# Aim of the task
Collect every line in the records below that contains the word "Cena".

Dataset entries:
···
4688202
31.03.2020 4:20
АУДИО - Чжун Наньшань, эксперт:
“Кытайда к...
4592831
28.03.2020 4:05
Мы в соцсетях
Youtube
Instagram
···
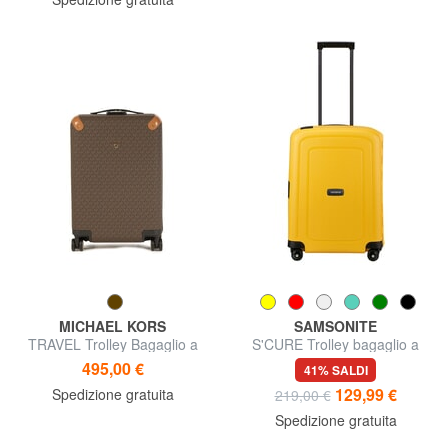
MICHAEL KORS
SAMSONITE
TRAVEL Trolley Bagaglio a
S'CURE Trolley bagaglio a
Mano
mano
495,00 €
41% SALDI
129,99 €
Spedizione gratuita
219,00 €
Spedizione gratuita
···
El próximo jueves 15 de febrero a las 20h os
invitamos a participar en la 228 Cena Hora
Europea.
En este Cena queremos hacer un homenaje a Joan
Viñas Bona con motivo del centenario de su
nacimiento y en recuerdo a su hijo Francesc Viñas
···
# Task solution
invitamos a participar en la 228 Cena Hora
En este Cena queremos hacer un homenaje a Joan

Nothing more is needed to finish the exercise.